● MATERIAL PROVIDED
______
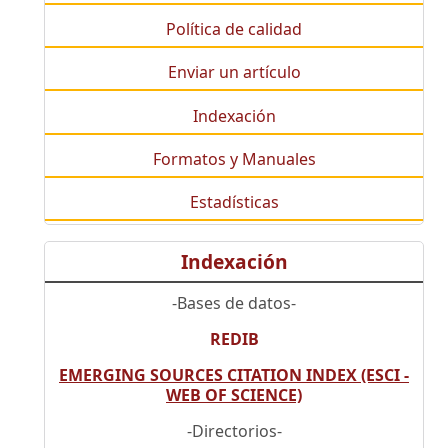
Política de calidad
Enviar un artículo
Indexación
Formatos y Manuales
Estadísticas
Indexación
-Bases de datos-
REDIB
EMERGING SOURCES CITATION INDEX (ESCI -
WEB OF SCIENCE)
-Directorios-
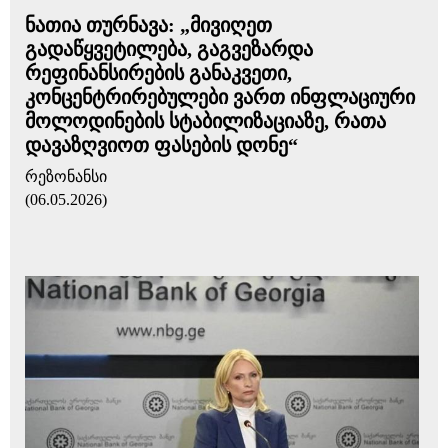
ნათია თურნავა: „მივიღეთ
გადაწყვეტილება, გაგვეზარდა
რეფინანსირების განაკვეთი,
კონცენტრირებულები ვართ ინფლაციური
მოლოდინების სტაბილიზაციაზე, რათა
დავაზღვიოთ ფასების დონე“
რეზონანსი
(06.05.2026)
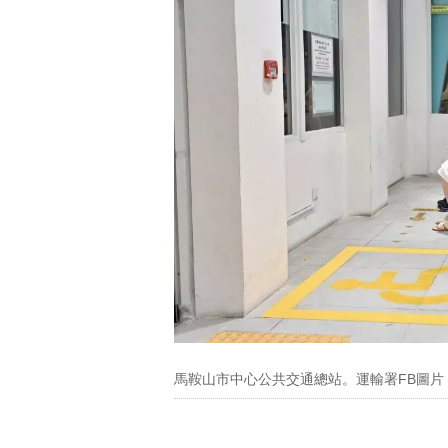
馬鞍山市中心公共交通總站。運輸署FB圖片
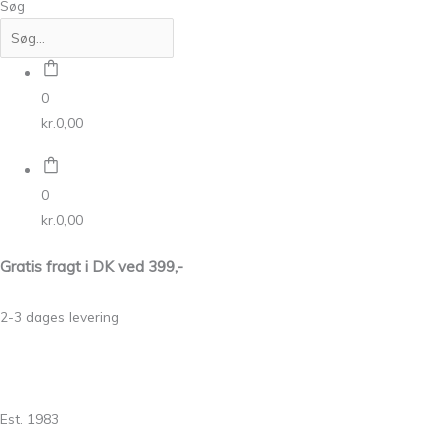
Søg
0
kr.
0,00
0
kr.
0,00
Gratis fragt i DK ved 399,-
2-3 dages levering
Est. 1983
______
● ACTIVITY
Write out the line that contains "馬鞍山市中心公共交通總站。運輸署FB圖片" and every line after it to the end of the data, exactly as they stand. Omit the pictures.

● PROBLEM SOLUTION
馬鞍山市中心公共交通總站。運輸署FB圖片
Søg
0
kr.
0,00
0
kr.
0,00
Gratis fragt i DK ved 399,-
2-3 dages levering
Est. 1983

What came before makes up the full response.